WHAT YOU NEED TO DO
If you see a picture in the data below, omit it and copy the rest exactly.

Saved data entries:
──────────

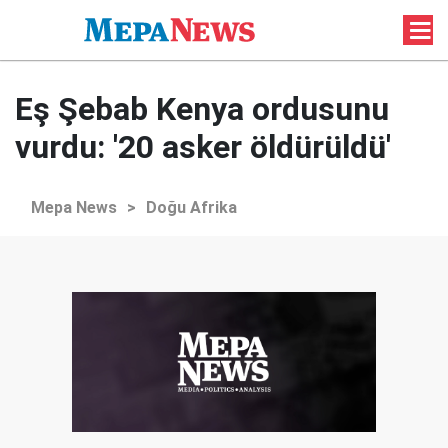
Eş Şebab Kenya ordusunu
vurdu: '20 asker öldürüldü'
Mepa News
>
Doğu Afrika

──────────

SOLUTION TO THIS EXERCISE
Eş Şebab Kenya ordusunu
vurdu: '20 asker öldürüldü'
Mepa News
>
Doğu Afrika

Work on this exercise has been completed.